* **What is being asked**: Only the lines from the line holding "Services [button] (149, 1960)" through the final line of the entries below are to be returned, exactly as they stand.

(Dataset entries)
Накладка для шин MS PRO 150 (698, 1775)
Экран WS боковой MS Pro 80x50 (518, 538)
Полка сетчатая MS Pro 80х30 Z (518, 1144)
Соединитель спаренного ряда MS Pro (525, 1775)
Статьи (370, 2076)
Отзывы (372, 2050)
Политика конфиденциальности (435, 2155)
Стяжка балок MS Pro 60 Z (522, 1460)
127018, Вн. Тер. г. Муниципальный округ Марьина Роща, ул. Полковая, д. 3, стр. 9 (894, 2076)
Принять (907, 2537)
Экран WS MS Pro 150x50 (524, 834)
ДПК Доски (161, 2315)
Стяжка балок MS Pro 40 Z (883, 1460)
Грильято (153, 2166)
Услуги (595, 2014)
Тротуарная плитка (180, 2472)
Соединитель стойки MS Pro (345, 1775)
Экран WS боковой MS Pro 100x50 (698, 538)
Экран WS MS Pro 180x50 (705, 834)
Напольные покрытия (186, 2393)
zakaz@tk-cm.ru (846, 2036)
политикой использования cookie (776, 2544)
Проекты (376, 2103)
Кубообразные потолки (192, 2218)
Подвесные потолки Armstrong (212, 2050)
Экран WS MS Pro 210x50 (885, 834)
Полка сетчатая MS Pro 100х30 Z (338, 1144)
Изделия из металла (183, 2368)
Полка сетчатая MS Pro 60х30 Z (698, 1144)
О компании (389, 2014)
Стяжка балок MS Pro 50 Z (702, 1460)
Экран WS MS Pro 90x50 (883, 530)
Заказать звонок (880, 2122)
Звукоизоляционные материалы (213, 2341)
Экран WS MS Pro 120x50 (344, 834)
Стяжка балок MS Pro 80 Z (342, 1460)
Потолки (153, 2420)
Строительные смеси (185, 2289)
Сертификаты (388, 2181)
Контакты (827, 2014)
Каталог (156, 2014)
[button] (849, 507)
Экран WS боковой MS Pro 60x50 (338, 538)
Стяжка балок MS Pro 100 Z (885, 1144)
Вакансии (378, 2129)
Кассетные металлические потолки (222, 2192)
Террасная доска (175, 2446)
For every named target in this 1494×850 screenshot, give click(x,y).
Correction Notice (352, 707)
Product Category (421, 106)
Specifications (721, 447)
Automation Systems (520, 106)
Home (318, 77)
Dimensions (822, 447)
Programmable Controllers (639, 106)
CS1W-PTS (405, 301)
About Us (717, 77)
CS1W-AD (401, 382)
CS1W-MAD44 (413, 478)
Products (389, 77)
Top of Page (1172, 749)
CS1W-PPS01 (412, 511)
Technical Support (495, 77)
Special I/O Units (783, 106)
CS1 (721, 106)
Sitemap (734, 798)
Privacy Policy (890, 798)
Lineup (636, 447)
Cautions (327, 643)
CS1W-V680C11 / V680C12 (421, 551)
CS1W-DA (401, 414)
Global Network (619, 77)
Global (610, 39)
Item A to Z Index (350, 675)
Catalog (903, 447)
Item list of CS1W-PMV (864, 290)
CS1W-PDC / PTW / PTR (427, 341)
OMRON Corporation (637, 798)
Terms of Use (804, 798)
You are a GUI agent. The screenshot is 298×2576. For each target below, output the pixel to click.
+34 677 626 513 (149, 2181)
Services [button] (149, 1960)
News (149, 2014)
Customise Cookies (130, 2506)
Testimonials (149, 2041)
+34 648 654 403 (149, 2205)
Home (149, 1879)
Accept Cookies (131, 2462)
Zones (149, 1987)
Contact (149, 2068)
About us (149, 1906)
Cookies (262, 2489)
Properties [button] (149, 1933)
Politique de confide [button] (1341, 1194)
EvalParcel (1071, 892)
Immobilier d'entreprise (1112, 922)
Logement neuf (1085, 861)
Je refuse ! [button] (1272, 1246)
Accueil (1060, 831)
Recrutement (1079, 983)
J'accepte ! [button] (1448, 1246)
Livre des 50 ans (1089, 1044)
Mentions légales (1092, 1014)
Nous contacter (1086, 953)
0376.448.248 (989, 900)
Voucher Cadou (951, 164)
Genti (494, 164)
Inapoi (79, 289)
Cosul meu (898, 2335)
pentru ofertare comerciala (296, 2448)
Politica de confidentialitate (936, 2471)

* **Response below**:
Services [button] (149, 1960)
News (149, 2014)
Customise Cookies (130, 2506)
Testimonials (149, 2041)
+34 648 654 403 (149, 2205)
Home (149, 1879)
Accept Cookies (131, 2462)
Zones (149, 1987)
Contact (149, 2068)
About us (149, 1906)
Cookies (262, 2489)
Properties [button] (149, 1933)
Politique de confide [button] (1341, 1194)
EvalParcel (1071, 892)
Immobilier d'entreprise (1112, 922)
Logement neuf (1085, 861)
Je refuse ! [button] (1272, 1246)
Accueil (1060, 831)
Recrutement (1079, 983)
J'accepte ! [button] (1448, 1246)
Livre des 50 ans (1089, 1044)
Mentions légales (1092, 1014)
Nous contacter (1086, 953)
0376.448.248 (989, 900)
Voucher Cadou (951, 164)
Genti (494, 164)
Inapoi (79, 289)
Cosul meu (898, 2335)
pentru ofertare comerciala (296, 2448)
Politica de confidentialitate (936, 2471)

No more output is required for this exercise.